● **Stored data entries**:
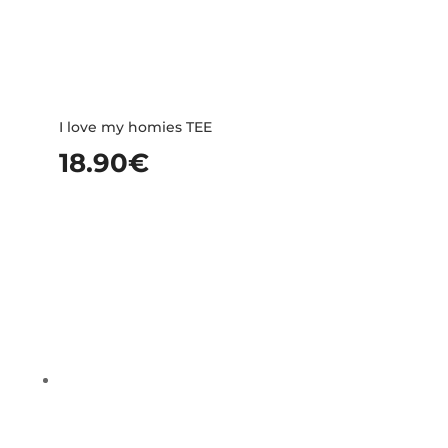
I love my homies TEE
18.90
€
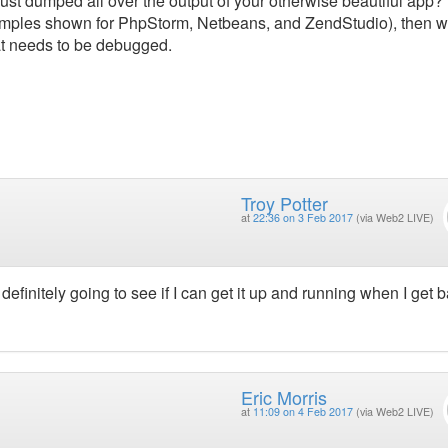
ust dumped all over the output of your otherwise beautiful app? 
examples shown for PhpStorm, Netbeans, and ZendStudio), then we
at needs to be debugged.
Troy Potter
at
22:36 on 3 Feb 2017
(via Web2 LIVE)
efinitely going to see if I can get it up and running when I get b
Eric Morris
at
11:09 on 4 Feb 2017
(via Web2 LIVE)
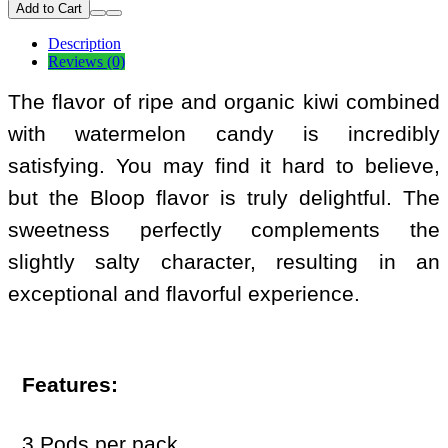
Add to Cart
Description
Reviews (0)
The flavor of ripe and organic kiwi combined
with watermelon candy is incredibly
satisfying. You may find it hard to believe,
but the Bloop flavor is truly delightful. The
sweetness perfectly complements the
slightly salty character, resulting in an
exceptional and flavorful experience.
Features:
3 Pods per pack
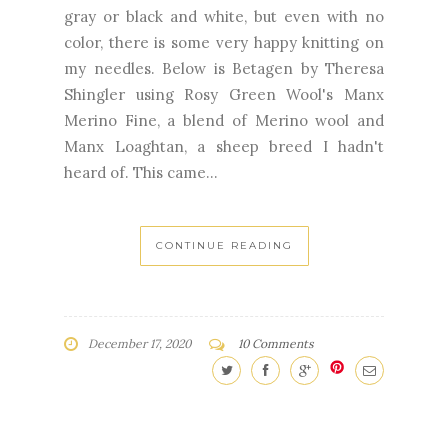
gray or black and white, but even with no
color, there is some very happy knitting on
my needles. Below is Betagen by Theresa
Shingler using Rosy Green Wool's Manx
Merino Fine, a blend of Merino wool and
Manx Loaghtan, a sheep breed I hadn't
heard of. This came...
CONTINUE READING
December 17, 2020
10 Comments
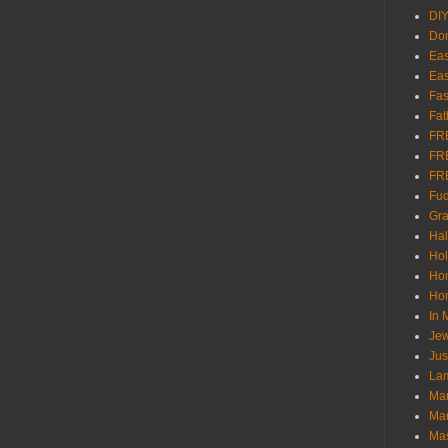
DI
Don
Eas
Eas
Fas
Fat
FR
FR
FR
Fu
Gra
Ha
Hol
Ho
Hom
In
Jew
Jus
Lam
Mar
Mar
Ma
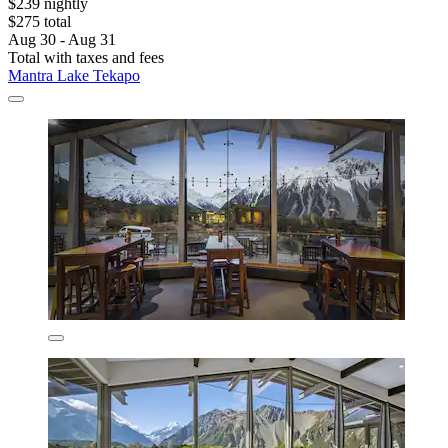
$239 nightly
$275 total
Aug 30 - Aug 31
Total with taxes and fees
Mantra Lake Tekapo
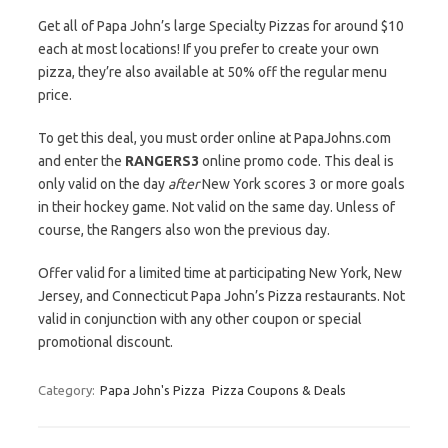
Get all of Papa John’s large Specialty Pizzas for around $10
each at most locations! If you prefer to create your own
pizza, they’re also available at 50% off the regular menu
price.
To get this deal, you must order online at PapaJohns.com
and enter the
RANGERS3
online promo code. This deal is
only valid on the day
after
New York scores 3 or more goals
in their hockey game. Not valid on the same day. Unless of
course, the Rangers also won the previous day.
Offer valid for a limited time at participating New York, New
Jersey, and Connecticut Papa John’s Pizza restaurants. Not
valid in conjunction with any other coupon or special
promotional discount.
Category:
Papa John's Pizza
Pizza Coupons & Deals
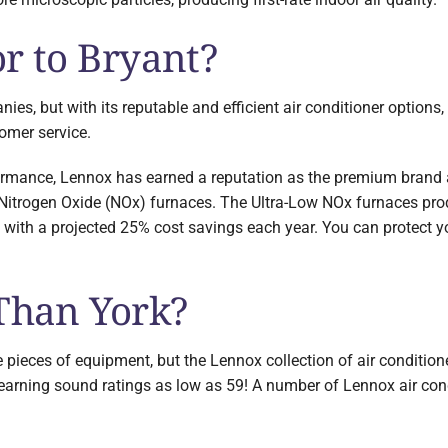
r to Bryant?
es, but with its reputable and efficient air conditioner options
tomer service.
ormance, Lennox has earned a reputation as the premium brand a
ow Nitrogen Oxide (NOx) furnaces. The Ultra-Low NOx furnaces p
e with a projected 25% cost savings each year. You can protect 
 Than York?
eces of equipment, but the Lennox collection of air conditioner
rning sound ratings as low as 59! A number of Lennox air cond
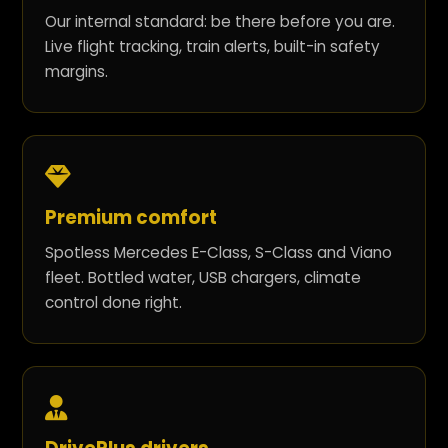
Our internal standard: be there before you are.
Live flight tracking, train alerts, built-in safety
margins.
Premium comfort
Spotless Mercedes E-Class, S-Class and Viano
fleet. Bottled water, USB chargers, climate
control done right.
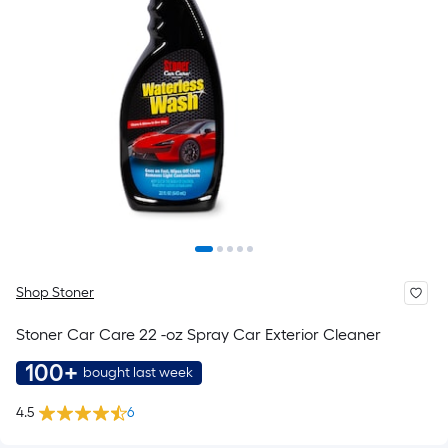
Shop Stoner
Stoner Car Care 22 -oz Spray Car Exterior Cleaner
100+
bought last week
4.5
6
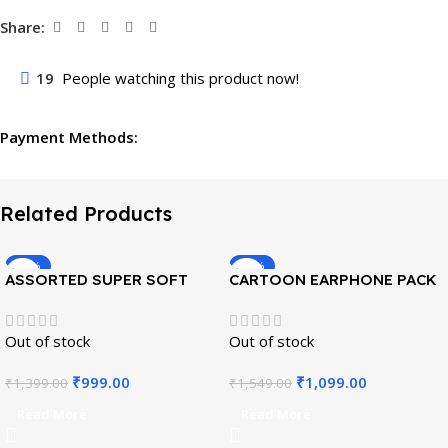
Share:
19
People watching this product now!
Payment Methods:
Related Products
-29%
-29%
ASSORTED SUPER SOFT
CARTOON EARPHONE PACK
POUCHES PACK OF 4
OF 6
Out of stock
Out of stock
₹
999.00
₹
1,099.00
₹
1,399.00
₹
1,549.00
Read More
Read More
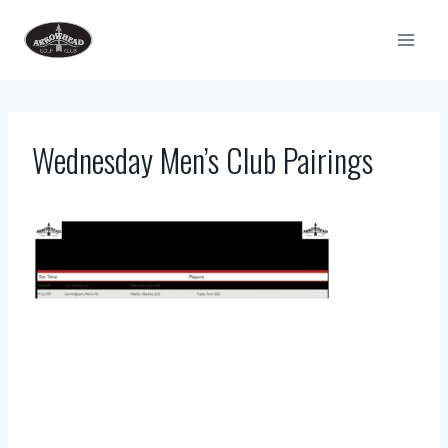
Skip
to
content
Wednesday Men’s Club Pairings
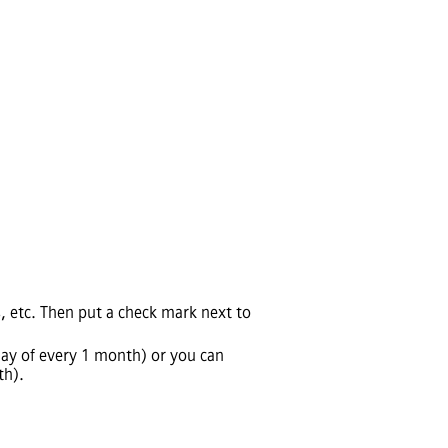
s, etc. Then put a check mark next to
day of every 1 month) or you can
th).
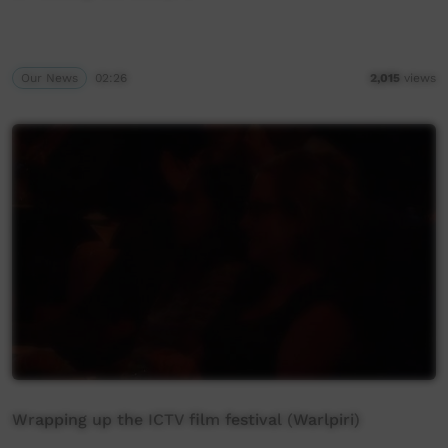
Our News
02:26
2,015
views
Wrapping up the ICTV film festival (Warlpiri)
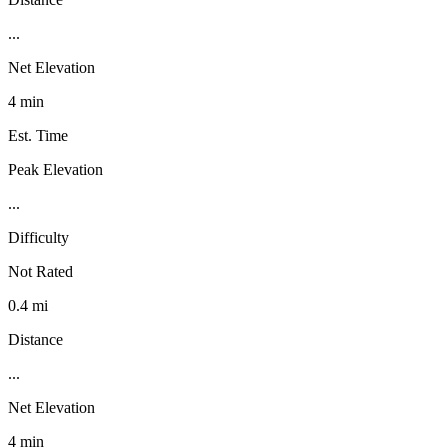
...
Net Elevation
4 min
Est. Time
Peak Elevation
...
Difficulty
Not Rated
0.4 mi
Distance
...
Net Elevation
4 min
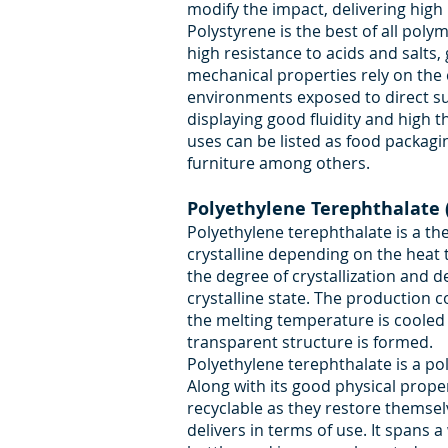
modify the impact, delivering hig
Polystyrene is the best of all poly
high resistance to acids and salts, 
mechanical properties rely on the c
environments exposed to direct sunl
displaying good fluidity and high th
uses can be listed as food packagi
furniture among others.
Polyethylene Terephthalate 
Polyethylene terephthalate is a t
crystalline depending on the heat 
the degree of crystallization and d
crystalline state. The production 
the melting temperature is cooled
transparent structure is formed.
Polyethylene terephthalate is a pol
Along with its good physical prope
recyclable as they restore themsel
delivers in terms of use. It spans a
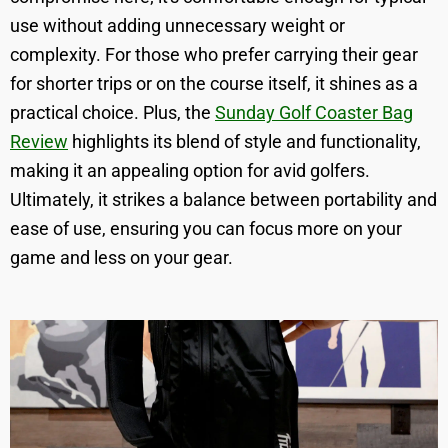
use without adding unnecessary weight or
complexity. For those who prefer carrying their gear
for shorter trips or on the course itself, it shines as a
practical choice. Plus, the
Sunday Golf Coaster Bag
Review
highlights its blend of style and functionality,
making it an appealing option for avid golfers.
Ultimately, it strikes a balance between portability and
ease of use, ensuring you can focus more on your
game and less on your gear.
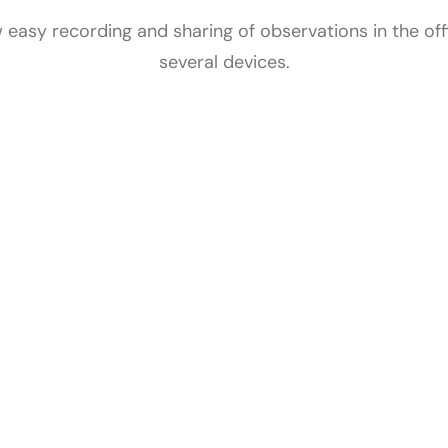
 easy recording and sharing of observations in the offic
several devices.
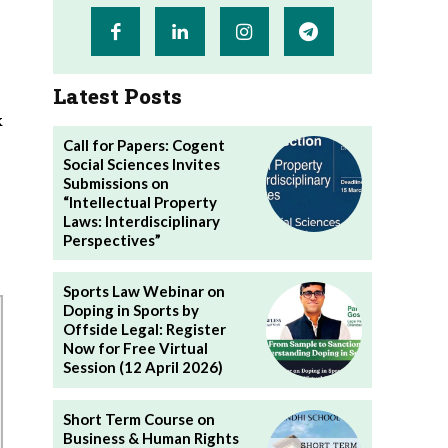
Latest Posts
k
Call for Papers: Cogent
Social Sciences Invites
Submissions on
“Intellectual Property
Laws: Interdisciplinary
Perspectives”
Sports Law Webinar on
Doping in Sports by
Offside Legal: Register
Now for Free Virtual
Session (12 April 2026)
Short Term Course on
Business & Human Rights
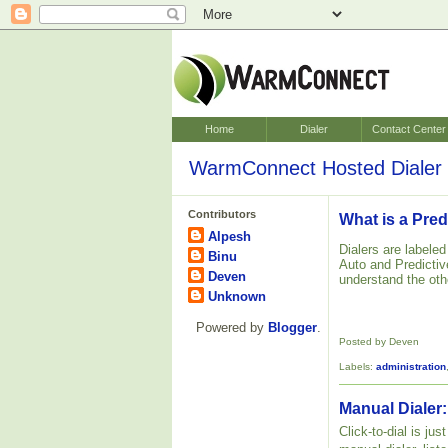
Home
Dialer
Contact Center
WarmConnect Hosted Dialer 
Contributors
What is a Pred
Alpesh
Dialers are labele
Binu
Auto and Predictive
Deven
understand the oth
Unknown
Powered by
Blogger
.
Posted by Deven
Labels:
administration
Manual Dialer:
Click-to-dial is ju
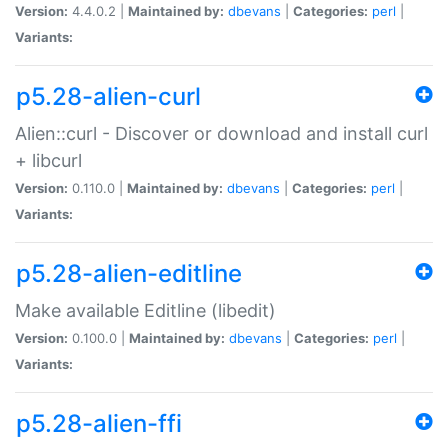
Version:
4.4.0.2 |
Maintained by:
dbevans
|
Categories:
perl
|
Variants:
p5.28-alien-curl
Alien::curl - Discover or download and install curl
+ libcurl
Version:
0.110.0 |
Maintained by:
dbevans
|
Categories:
perl
|
Variants:
p5.28-alien-editline
Make available Editline (libedit)
Version:
0.100.0 |
Maintained by:
dbevans
|
Categories:
perl
|
Variants:
p5.28-alien-ffi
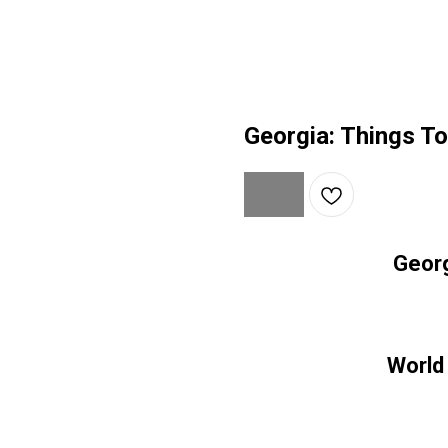
Georgia: Things T
Georg
World 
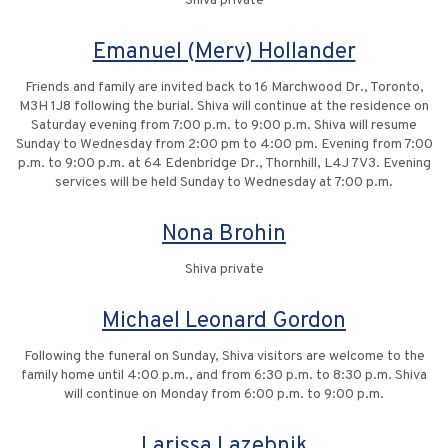
Shiva private
Emanuel (Merv) Hollander
Friends and family are invited back to 16 Marchwood Dr., Toronto,
M3H 1J8 following the burial. Shiva will continue at the residence on
Saturday evening from 7:00 p.m. to 9:00 p.m. Shiva will resume
Sunday to Wednesday from 2:00 pm to 4:00 pm. Evening from 7:00
p.m. to 9:00 p.m. at 64 Edenbridge Dr., Thornhill, L4J 7V3. Evening
services will be held Sunday to Wednesday at 7:00 p.m.
Nona Brohin
Shiva private
Michael Leonard Gordon
Following the funeral on Sunday, Shiva visitors are welcome to the
family home until 4:00 p.m., and from 6:30 p.m. to 8:30 p.m. Shiva
will continue on Monday from 6:00 p.m. to 9:00 p.m.
Larissa Lazebnik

● **WHAT TO PRODUCE**: Search the entries for the string "family" and collect each line that has it.

● **WORKED SOLUTION**:
Friends and family are invited back to 16 Marchwood Dr., Toronto,
family home until 4:00 p.m., and from 6:30 p.m. to 8:30 p.m. Shiva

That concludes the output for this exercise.